[DATA SECTION Boundary: Start]

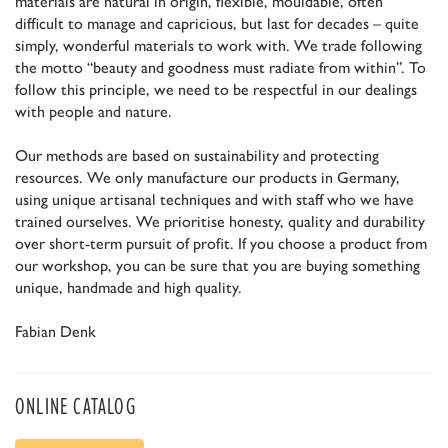
materials are natural in origin, flexible, mouldable, often
difficult to manage and capricious, but last for decades – quite
simply, wonderful materials to work with. We trade following
the motto “beauty and goodness must radiate from within”. To
follow this principle, we need to be respectful in our dealings
with people and nature.
Our methods are based on sustainability and protecting
resources. We only manufacture our products in Germany,
using unique artisanal techniques and with staff who we have
trained ourselves. We prioritise honesty, quality and durability
over short-term pursuit of profit. If you choose a product from
our workshop, you can be sure that you are buying something
unique, handmade and high quality.
Fabian Denk
ONLINE CATALOG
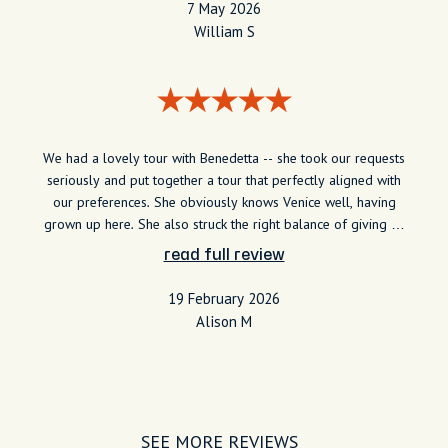
7 May 2026
William S
We had a lovely tour with Benedetta -- she took our requests
seriously and put together a tour that perfectly aligned with
our preferences. She obviously knows Venice well, having
grown up here. She also struck the right balance of giving us
lots of interesting information but not overwhelming us with
read full review
commentary. We would recommend her highly.
19 February 2026
Alison M
SEE MORE REVIEWS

[DATA SECTION Boundary: End]

# THE TASK
Filter on the word "materials": copy each matching line from the entries above.

# PROBLEM SOLUTION
materials are natural in origin, flexible, mouldable, often
simply, wonderful materials to work with. We trade following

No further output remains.